**SUPPLIED RECORDS**:
- - -
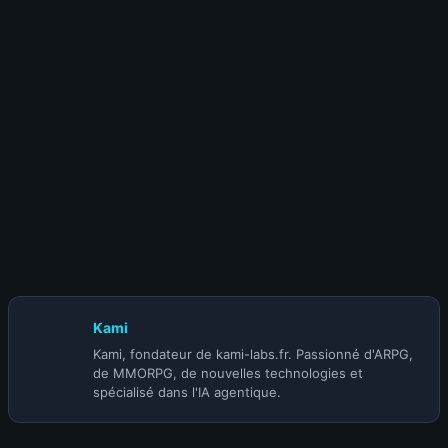
13 avril 2026
Patch Deadlock 10 avril 2026 : Nébula nerfée,
Céleste retaillée, Victor reboosté
31 mars 2026
Deadlock : Guide Complet pour Bien Débuter
(Map, Héros, Objectifs)
Kami
Kami, fondateur de kami-labs.fr. Passionné d'ARPG,
de MMORPG, de nouvelles technologies et
spécialisé dans l'IA agentique.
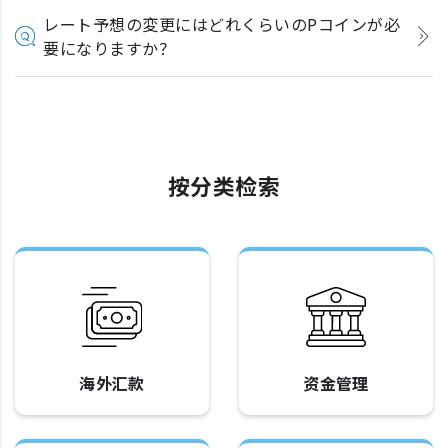
レート予想の変更にはどれくらいのPコインが必
要になりますか？
按分类检索
海外汇款
资金管理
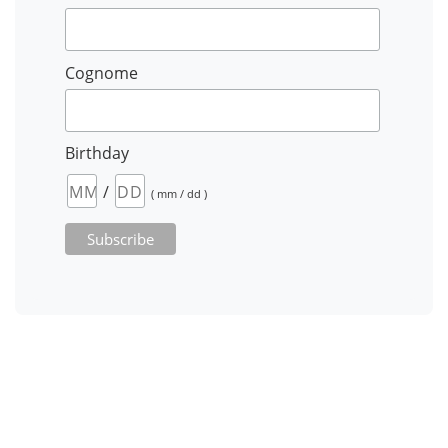
Cognome
Birthday
/
( mm / dd )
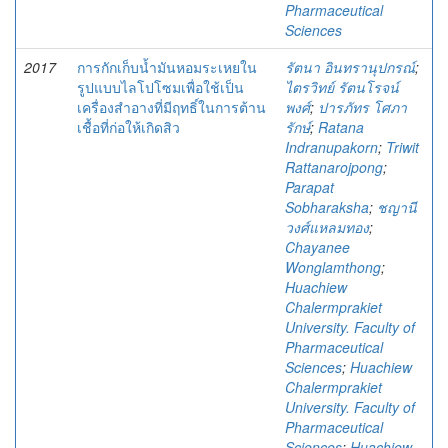
Pharmaceutical
Sciences
2017
การกักเก็บน้ำมันหอมระเหยใน
รัตนา อินทรานุปกรณ์
;
รูปแบบไลโปโซมเพื่อใช้เป็น
ไตรวิทย์ รัตนโรจน์
เครื่องสำอางที่มีฤทธิ์ในการต้าน
พงศ์
;
ปารภัทร โศภา
เชื้อที่ก่อให้เกิดสิว
รักษ์
;
Ratana
Indranupakorn
;
Triwit
Rattanarojpong
;
Parapat
Sobharaksha
;
ชญานี
วงศ์แหลมทอง
;
Chayanee
Wonglamthong
;
Huachiew
Chalermprakiet
University. Faculty of
Pharmaceutical
Sciences
;
Huachiew
Chalermprakiet
University. Faculty of
Pharmaceutical
Sciences
;
Huachiew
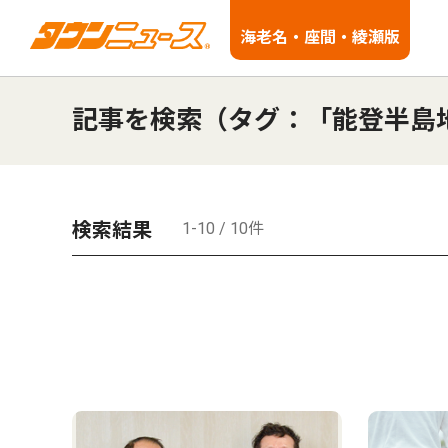
海老名・座間・綾瀬版
記事を検索（タグ：「能登半島
検索結果
1-10 / 10件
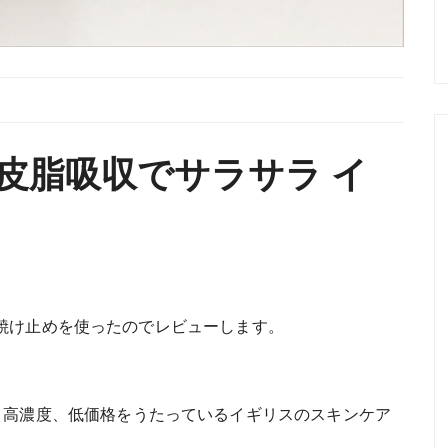
皮脂吸収でサラサラ イ
焼け止めを使ったのでレビューします。
、高品質、高濃度、低価格をうたっているイギリスのスキンケア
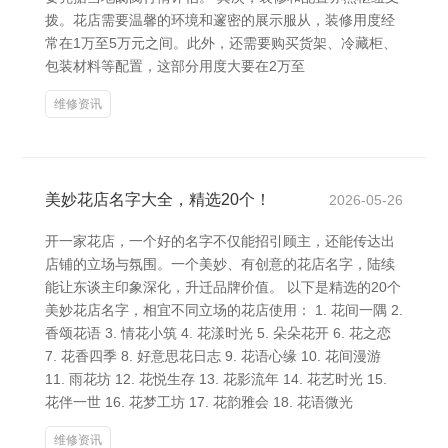
拨。花店需要温馨的环境和邃密的展示服从，装修用度经
常在1万至5万元之间。此外，还需要购买货架、冷藏柜、
包装材料等配置，这部分用度大要在2万至
维修资讯
美妙花店名字大全，精选20个！
2026-05-26
开一家花店，一个好的名字不仅能招引顾主，还能传达出
店铺的立场与氛围。一个美妙、有创意的花店名字，陆续
能让东谈主印象深化，升迁品牌价值。 以下是精选的20个
美妙花店名字，相宜不同立场的花店使用： 1. 花间一隅 2.
香颂花语 3. 情花小筑 4. 花漾时光 5. 朵朵花开 6. 花之恋
7. 花香四季 8. 好意思花日志 9. 花语心缘 10. 花间漫游
11. 雨花坊 12. 花悦生存 13. 花影流年 14. 花艺时光 15.
花伴一世 16. 花梦工坊 17. 花韵雅会 18. 花语微光
维修资讯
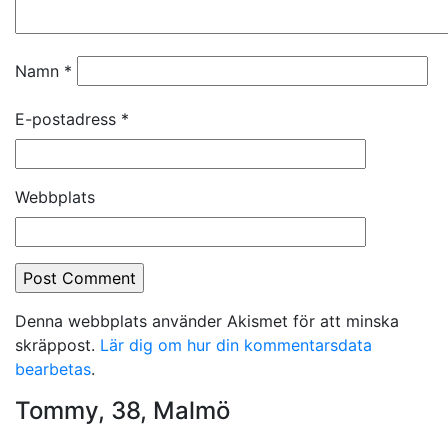
Namn
*
E-postadress
*
Webbplats
Denna webbplats använder Akismet för att minska
skräppost.
Lär dig om hur din kommentarsdata
bearbetas
.
Tommy, 38, Malmö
- - -
**WHAT THE EXERCISE ASKS**: Lines above that have "Kami": copy each of them.

**WRITTEN SOLUTION**:
Kami
Kami, fondateur de kami-labs.fr. Passionné d'ARPG,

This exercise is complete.